Se me ocurrió que podría completar el trabajo con una entrevista al escritor y publicarla en la revista. Dicho y hecho. Le mandé una carta con las preguntas que quería hacerle además de comentarle profusamente lo mucho que había disfrutado leyendo su novela. Pasaron los días y no recibía respuesta. La revista salió sin la deseada entrevista. Un buen día, casi un mes después de mi misiva llegó al colegio una tarjeta postal con mi nombre y dirección en el anverso y catorce líneas en el reverso.
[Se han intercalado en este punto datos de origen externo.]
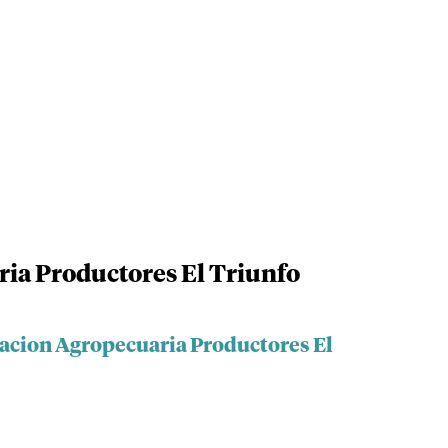
ia Productores El Triunfo
iacion Agropecuaria Productores El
Me decía que la entrevista no sería posible, que hacía muchos años que rehusaba participar en coloquios, mesas redondas y demás. Me importó poco la negativa a la entrevista, tenía delante de mí un tarjetón manuscrito de Miguel Delibes con mi nombre, con su firma, pidiéndome comprensión, disculpándose y dándome su afecto: "Afectuosamente, Miguel Delibes", termina. Mostré su escritura a todo el mundo que quería escucharme, el gran Delibes escribía a un chavalín de su puño y letra. Para mí, que ya había devorado otras cinco novelas suyas en ese mes, era el mejor regalo posible. Algunos compañeros me decían que sería su secretario, otros que alguno de sus hijos, quién sabe. El profesor me dijo que era él, pero que nunca se sabe, es gente ocupada e importante. Para mí era él. Pero me asaltaron las dudas.
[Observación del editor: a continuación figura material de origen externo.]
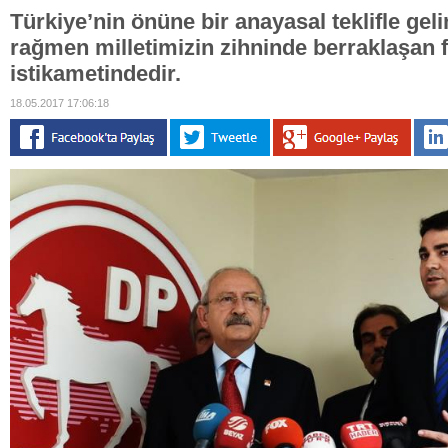
Türkiye’nin önüne bir anayasal teklifle gel
rağmen milletimizin zihninde berraklaşan f
istikametindedir.
18.05.2017 17:06:18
XNO PODIA TENERx un manuscrito dudoso. Para mí era un tesoro. Por aquellos días comprendí que Miguel Delibes no podía contestar a todos los chicos curiosos que le escribían. Y que el secretario estaría para eso y para otras cosas, es lógico, me decía comprensivo. Y en esas estaba hasta que me paró el señor de la portería del colegio, el que cogía los recados, para reprocharme no estar donde debo porque hasta dos veces me había llamado don Miguel Delibes. Me quería morir. Me llamó, seguro, para decirme que no había entrevista. Comprendí que me mandó el tarjetón viendo que era difícil dar conmigo.
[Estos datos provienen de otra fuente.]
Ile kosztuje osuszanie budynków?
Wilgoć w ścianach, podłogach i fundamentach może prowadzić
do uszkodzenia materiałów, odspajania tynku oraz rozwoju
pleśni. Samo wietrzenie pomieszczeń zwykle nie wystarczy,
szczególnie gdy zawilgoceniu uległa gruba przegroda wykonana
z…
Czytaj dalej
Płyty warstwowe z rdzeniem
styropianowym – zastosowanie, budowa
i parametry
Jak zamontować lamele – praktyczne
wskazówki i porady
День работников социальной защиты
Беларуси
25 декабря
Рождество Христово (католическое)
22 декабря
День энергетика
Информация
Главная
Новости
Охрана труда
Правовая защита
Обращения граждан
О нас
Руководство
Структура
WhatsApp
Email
Era la una de la tarde cuando me enteré de las llamadas no atendidas. Seré idiota. Cogí La hoja roja con el tarjetón en su interior y me fui al centro de Valladolid. Monté guardia en la puerta del escritor, en la calle Dos de mayo. Y allí pasé la tarde. O no entró en casa o no salió. Repetí mi operación espía al día siguiente. Y a las cuatro horas y pico vi a Miguel Delibes. Fui hacia él. "¿Es usted Miguel Delibes?" (¡Qué pregunta más tonta!). "El mismo", me dijo. "Soy el chico del colegio que le pidió una entrevista y al que mandó este tarjetón", le dije enseñándoselo. "Ah, sí, ya caigo", me dijo como si tal cosa. "He venido para pedirle perdón por no estar cuando me llamó y para darle las gracias por la tarjeta". "De nada hombre". "¿Puedo preguntarle algo?" "Pregunta", respondió. "¿El que escribe en el tarjetón es usted o su secretario?". Yo creo que quería partirse de risa, pero hizo una mueca muy leve. "Claro que soy yo, como no daba contigo, de alguna manera debía contestarte". Enseguida le conté que el viejo Eloy de La hoja roja me recordaba a mi abuelo, y que su propio físico también me recordaba a mi abuelo, que me habían puesto un sobresaliente comentando la novela, que me sabía de memoria toda su vida y que había leído cinco de sus novelas en un mes y que le prometía comprar todo lo que escribiese de ahí en adelante y... "Muy bien hombre, muy bien, lee todo lo que puedas y haz todos los amigos que puedas. ¿Llevas mucho tiempo en la puerta?" "Acababa de ponerme", le dije mintiéndole. Hablamos algo más, lo suficiente para deducir que Delibes escribía como hablaba. Nos dimos la mano y entró en casa. Dos minutos, tal vez tres.

Y yo me fui para el colegio dando saltitos más feliz que unas castañuelas. A nadie le conté que había hablado y dado la mano a Delibes. Si dudaban de la autenticidad del tarjetón, quién me mandaba fomentar más recelos.

He cumplido comprando y disfrutando de toda su obra. Y aprendí la lección: proporciona grandes satisfacciones corroborar la autenticidad de las cosas antes de darlas por verdaderas.

Hoy por hoy conozco que Delibes gustaba de escribir cartas. Pero el tarjetón que me mandó hace muchos años tiene para mí un valor incalculable. Y su escritura, impagable. Y su recuerdo, vivo.